WHAT IS EXPECTED: Write out all of the records precisely. Skip anything that is a picture.

-------

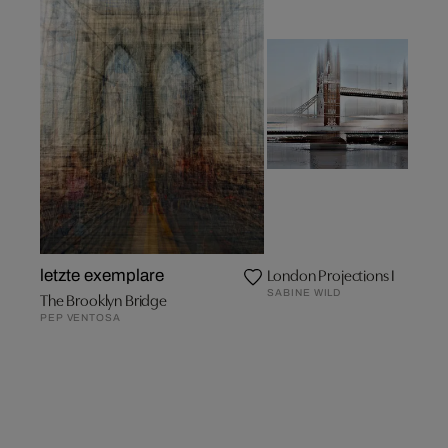
London Projections I
letzte exemplare
SABINE WILD
The Brooklyn Bridge
PEP VENTOSA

-------

YOUR RESPONSE:
London Projections I
letzte exemplare
SABINE WILD
The Brooklyn Bridge
PEP VENTOSA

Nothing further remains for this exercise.